Bowers John, Lyons Bob, Mould Gillian, Symonds Tom
Department of Management and Organisation, University of Stirling, Stirling FK9 4LA.
Health Care Manag Sci. 2005 Aug;8(3):205-11. doi: 10.1007/s10729-005-2011-0.
When health service managers in Nottingham planned to move much of their outpatient activity to a proposed Diagnosis and Treatment Centre (DTC) they welcomed the opportunity to re-design the delivery of these services in a new setting. However, the lack of accessible, detailed information about outpatients' resource requirements posed an initial problem. Numerous, separate information systems offered diverse data: these were validated and assimilated into a single model of outpatient requirements. Discussions with staff and examples of innovative practice in other hospitals were investigated to develop an understanding of the implications of re-design for resources and capacity planning. The result was a high level outpatient planning model which could estimate the outpatients' requirements for related services such as radiology, therapies, pathology, endoscopy, cardiology tests, pharmacy and even patient transport. The model was developed as a decision support tool for managers examining a range of options for the Diagnosis and Treatment Centre allowing them to explore the effects of assumptions about future demand and changing practice in the delivery of healthcare.

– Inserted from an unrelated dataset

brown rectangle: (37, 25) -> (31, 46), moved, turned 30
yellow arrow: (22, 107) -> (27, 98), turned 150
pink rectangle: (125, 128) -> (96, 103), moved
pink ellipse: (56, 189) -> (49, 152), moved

当诺丁汉的医疗服务管理者计划将大部分门诊业务转移至拟建的诊断与治疗中心(DTC)时,他们欣然迎来了在新环境中重新设计这些服务交付方式的机会。然而,缺乏关于门诊患者资源需求的可获取、详细信息构成了一个初始问题。众多独立的信息系统提供了多样的数据:这些数据经过验证后被整合到一个单一的门诊需求模型中。与工作人员进行了讨论,并对其他医院的创新实践案例进行了研究,以深入了解重新设计对资源和容量规划的影响。结果是形成了一个高级门诊规划模型,该模型能够估算门诊患者对放射学、治疗、病理学、内窥镜检查、心脏病学检测、药房乃至患者转运等相关服务的需求。该模型是作为一种决策支持工具而开发的,供管理者审视诊断与治疗中心的一系列选项,使他们能够探讨关于未来需求的假设以及医疗保健交付方式变化所产生的影响。